When The Circle Maker book by Mark Batterson was popular, I thought, from descriptions I saw, that it came from the “Name It and Claim It” camp. But when a service I have that sends out reviews of books, included it recently, I found out that my assumption was completely wrong.
I have often passed on thoughts about praying the Bible. As many of you know, that discipline has transformed my prayer life completely. So I had to show you this quote.
What I'm about to share has the power to revolutionize the way you pray and the way you read the Bible. We often view prayer and Scripture reading as two distinct spiritual disciplines without much overlap, but what if they were meant to be hyperlinked? What if reading became a form of praying and praying became a form of reading?
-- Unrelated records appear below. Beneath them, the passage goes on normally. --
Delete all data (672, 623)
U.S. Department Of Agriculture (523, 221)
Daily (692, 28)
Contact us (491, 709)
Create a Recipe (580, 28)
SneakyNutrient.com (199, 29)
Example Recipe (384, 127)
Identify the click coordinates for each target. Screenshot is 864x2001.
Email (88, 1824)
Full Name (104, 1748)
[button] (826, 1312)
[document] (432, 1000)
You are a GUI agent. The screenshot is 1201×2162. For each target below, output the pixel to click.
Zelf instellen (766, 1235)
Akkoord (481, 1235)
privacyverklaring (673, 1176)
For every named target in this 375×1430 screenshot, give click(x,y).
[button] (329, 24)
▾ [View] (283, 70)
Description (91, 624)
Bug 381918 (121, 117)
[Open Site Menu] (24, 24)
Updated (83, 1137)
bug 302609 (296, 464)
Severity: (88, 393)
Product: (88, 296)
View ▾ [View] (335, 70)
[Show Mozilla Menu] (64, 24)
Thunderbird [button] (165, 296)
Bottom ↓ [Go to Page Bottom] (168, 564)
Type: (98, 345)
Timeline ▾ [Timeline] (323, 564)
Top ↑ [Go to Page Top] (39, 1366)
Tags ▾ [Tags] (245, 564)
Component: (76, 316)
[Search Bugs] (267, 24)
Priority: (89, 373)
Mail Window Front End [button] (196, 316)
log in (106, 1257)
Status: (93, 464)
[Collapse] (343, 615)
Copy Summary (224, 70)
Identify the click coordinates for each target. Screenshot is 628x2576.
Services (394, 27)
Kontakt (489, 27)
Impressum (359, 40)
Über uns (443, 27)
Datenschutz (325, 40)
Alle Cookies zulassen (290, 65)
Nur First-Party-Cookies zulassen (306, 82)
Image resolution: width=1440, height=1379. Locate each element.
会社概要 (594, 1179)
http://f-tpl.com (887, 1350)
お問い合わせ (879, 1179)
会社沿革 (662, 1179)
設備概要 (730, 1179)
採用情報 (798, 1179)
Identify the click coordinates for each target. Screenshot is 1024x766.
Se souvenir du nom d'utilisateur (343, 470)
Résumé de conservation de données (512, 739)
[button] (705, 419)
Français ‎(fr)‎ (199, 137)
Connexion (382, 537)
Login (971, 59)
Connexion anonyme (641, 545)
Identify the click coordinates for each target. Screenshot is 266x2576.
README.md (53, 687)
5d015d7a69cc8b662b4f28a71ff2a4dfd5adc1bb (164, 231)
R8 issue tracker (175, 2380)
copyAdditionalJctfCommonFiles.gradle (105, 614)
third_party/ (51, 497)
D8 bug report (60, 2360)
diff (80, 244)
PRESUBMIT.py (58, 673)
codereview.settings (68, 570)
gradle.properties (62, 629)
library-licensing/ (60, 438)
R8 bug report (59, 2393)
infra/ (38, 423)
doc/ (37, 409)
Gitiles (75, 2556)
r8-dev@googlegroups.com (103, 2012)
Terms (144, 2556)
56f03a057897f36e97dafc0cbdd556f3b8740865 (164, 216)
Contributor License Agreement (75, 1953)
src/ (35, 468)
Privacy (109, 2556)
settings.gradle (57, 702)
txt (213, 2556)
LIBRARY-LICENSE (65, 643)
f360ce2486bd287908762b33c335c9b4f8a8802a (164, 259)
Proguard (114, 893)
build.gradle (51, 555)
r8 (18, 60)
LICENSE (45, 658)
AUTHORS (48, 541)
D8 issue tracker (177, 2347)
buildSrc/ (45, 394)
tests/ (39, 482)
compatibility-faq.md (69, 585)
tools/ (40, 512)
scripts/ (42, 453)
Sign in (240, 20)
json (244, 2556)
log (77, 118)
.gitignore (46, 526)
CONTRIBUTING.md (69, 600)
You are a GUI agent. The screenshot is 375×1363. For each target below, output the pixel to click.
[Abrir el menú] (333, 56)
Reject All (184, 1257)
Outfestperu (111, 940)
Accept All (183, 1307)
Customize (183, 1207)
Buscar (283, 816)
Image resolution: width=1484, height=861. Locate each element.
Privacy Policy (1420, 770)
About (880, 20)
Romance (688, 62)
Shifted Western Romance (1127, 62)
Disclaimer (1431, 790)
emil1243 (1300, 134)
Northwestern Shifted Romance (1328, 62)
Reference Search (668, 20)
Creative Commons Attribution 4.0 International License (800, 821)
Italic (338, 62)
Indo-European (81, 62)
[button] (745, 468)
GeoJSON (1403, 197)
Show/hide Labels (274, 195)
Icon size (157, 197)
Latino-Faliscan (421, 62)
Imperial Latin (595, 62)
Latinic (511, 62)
One of the primary reasons we don't pray through is because we run out of things to say. Our lack of persistence is really a lack of conversation pieces. Like an awkward conversation, we don't know what to say. Or like a conversation on its last leg, we run out of things to talk about. That's when our prayers turn into a bunch of overused and misapplied clichés. So instead of praying hard about a big dream, we're left with small talk. Our prayers are meaningless as a conversation about the weather.
The solution? Pray through the Bible.
Prayer was never meant to be a monologue; it was meant to be a dialogue. Think of Scripture as God's part of the script; prayer is our part. Scripture is God's way of initiating a conversation; prayer is our response. The paradigm shift happens when you realize that the Bible wasn't meant to be read through; the Bible was meant to be prayed through. And if you pray through it, you'll never run out of things to talk about.